Background: There are some indications that maternal lifestyle during pregnancy (smoking and stress) contributes to symptoms of ADHD in children. We prospectively studied whether prenatal exposure to maternal smoking and/or stress is associated with ADHD symptoms and diagnostic criteria (according to DSM-IV) in 7-year-olds.
Methods: Nulliparous Scandinavian women were consecutively recruited at their first prenatal health care visit and assessments of smoking and stress were collected at gestational weeks 10, 12, 20, 28, 32, and 36. Children were followed up at 7 years old. We obtained full data for 72% of the sample: ADHD symptoms were rated by 74% of mothers (n = 290) and 96% of eligible teachers (n = 208). Attrition analyses showed no differences on key variables between participants and non-participants at follow-up.

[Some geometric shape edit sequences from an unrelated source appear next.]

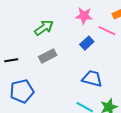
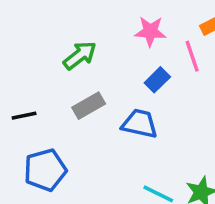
pink line: (107, 31) -> (192, 56), turned 48
blue trapezoid: (92, 79) -> (140, 124), moved

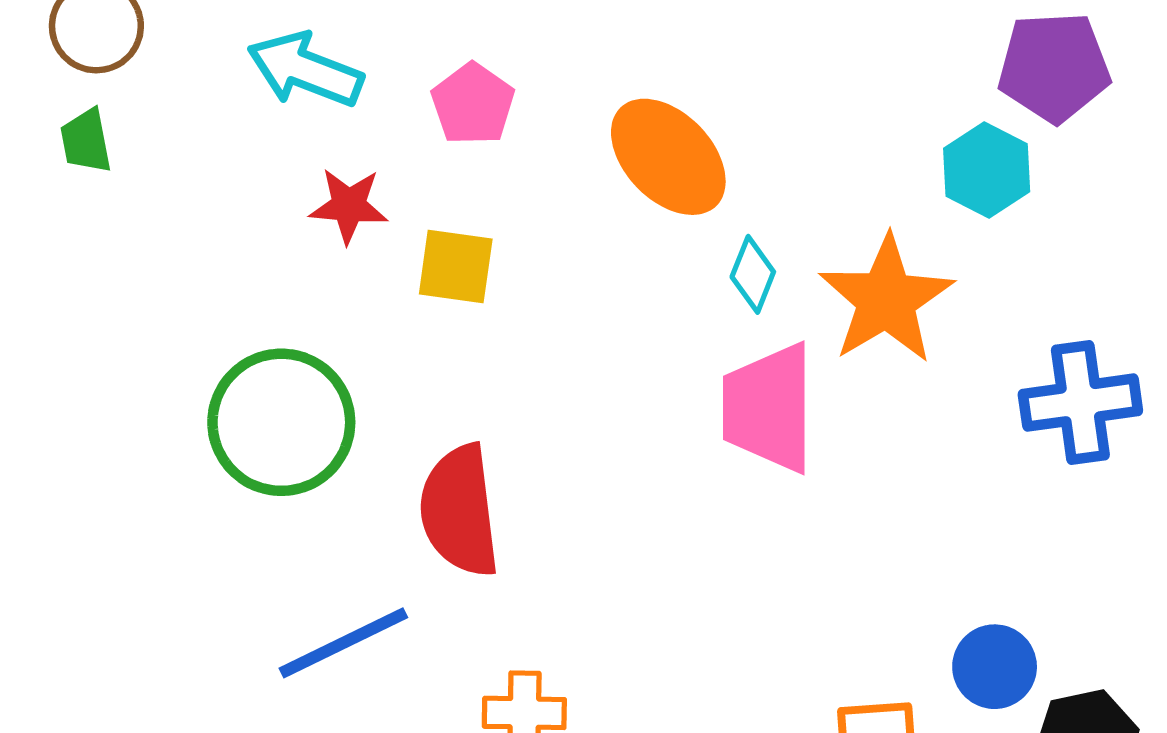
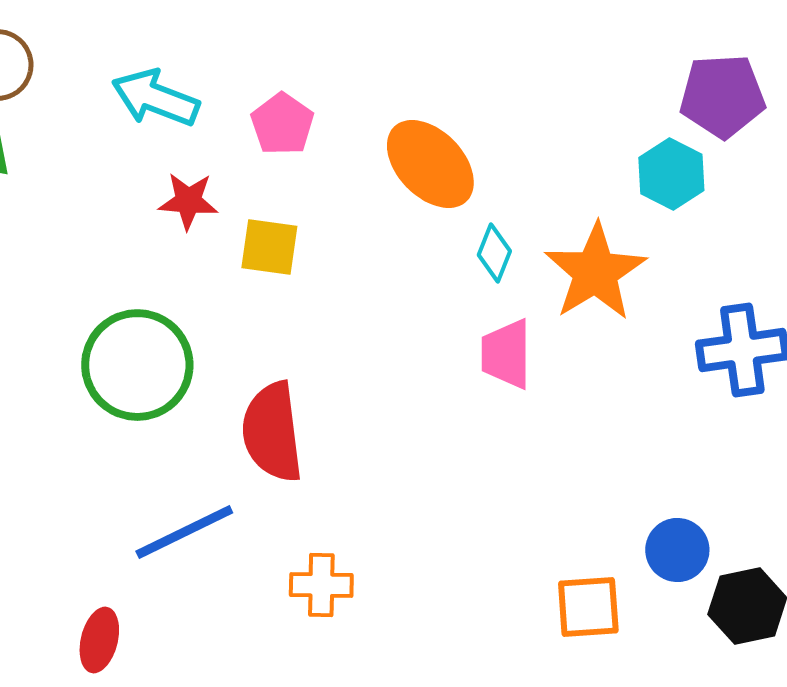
pink trapezoid: (769, 408) -> (506, 354), size x0.7

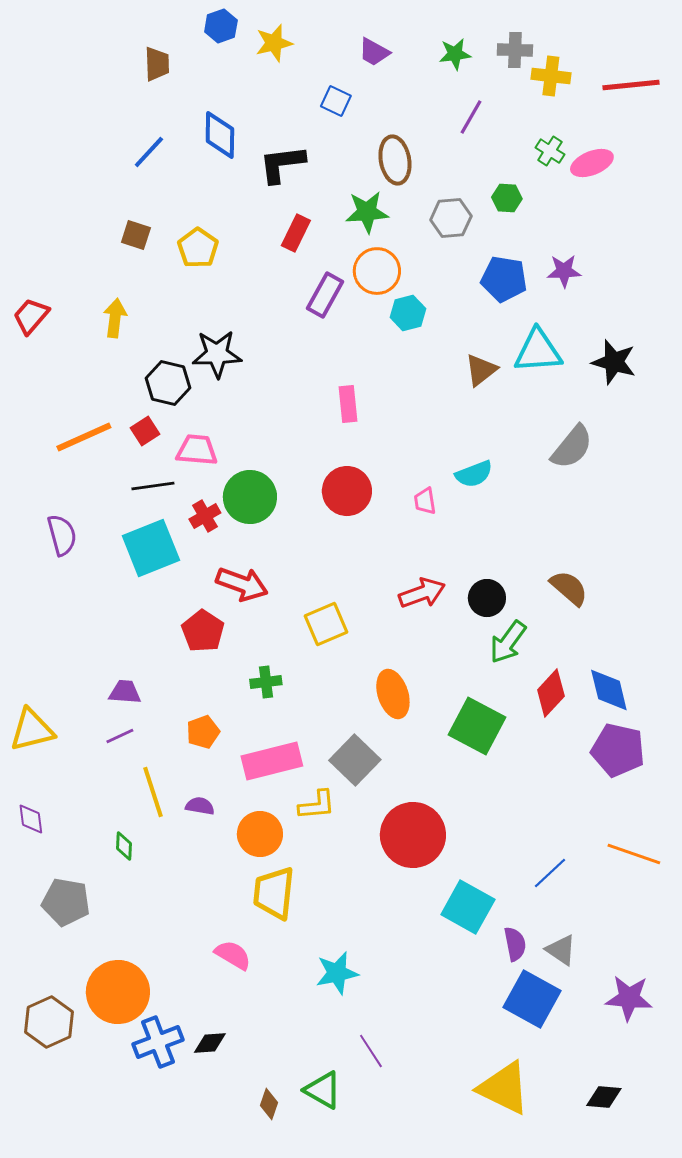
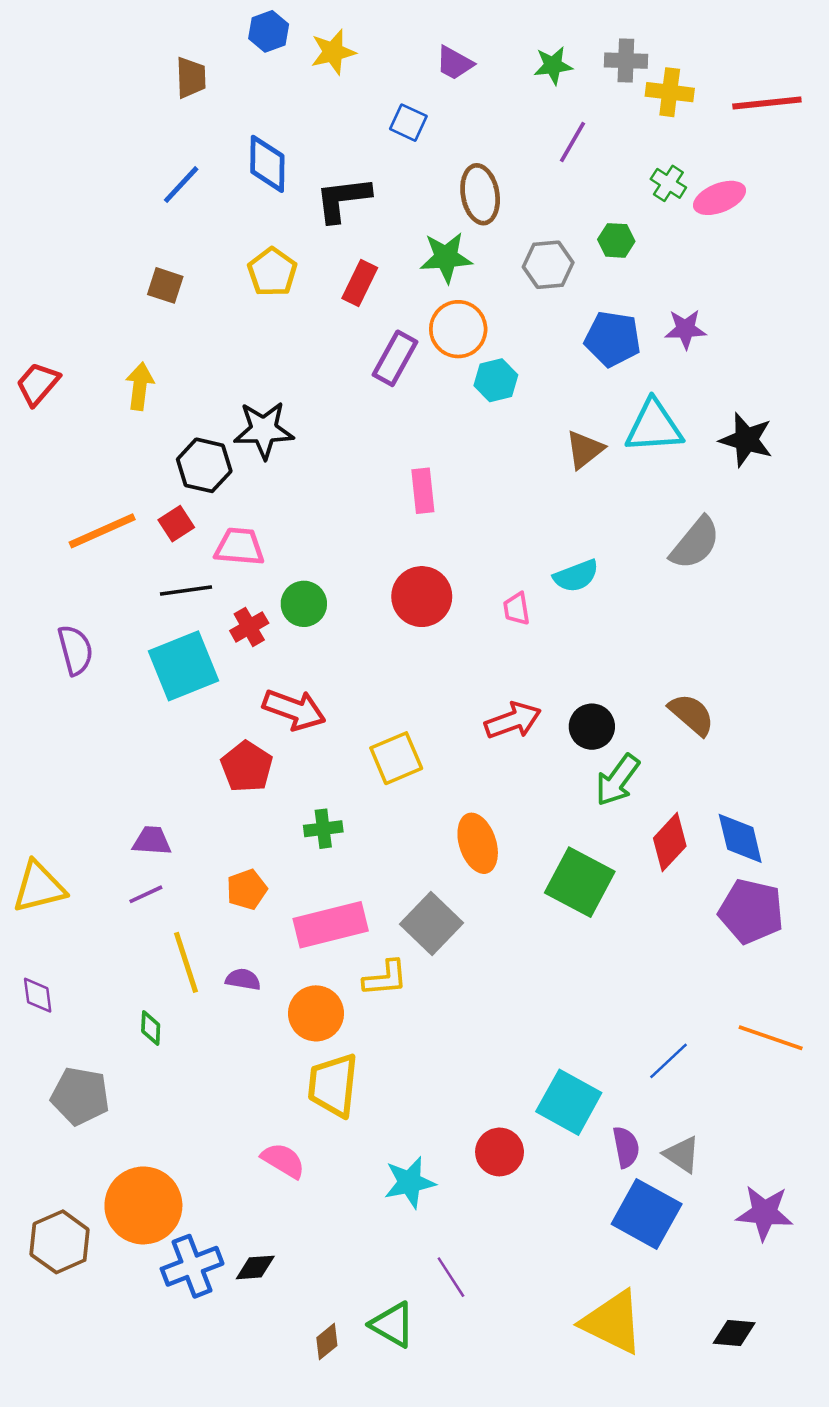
yellow pentagon: (198, 248) -> (272, 272), moved
green circle: (250, 497) -> (304, 604), size x0.7
red circle: (413, 835) -> (500, 1152), moved, size x0.6
brown diamond: (269, 1104) -> (327, 1342), turned 32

Results: Results of multiple regression analyses showed prenatal exposure to smoking (β = .16, p < .01) and stress (β = .18, p < .01) were independently associated with later symptoms of ADHD. Results of logistic regression analyses showed that fulfillment of the diagnostic criteria for ADHD was related to exposure to prenatal stress (β = .68, p < .01) especially in boys. The results were not confounded by sociodemographic factors or birth outcomes.
Conclusions: This study provides evidence that prenatal exposure to stress and smoking is independently associated with later symptoms of ADHD in human children, particularly for boys. Because stress and smoking are relatively common during pregnancy, and yet preventable, these results are of public health significance.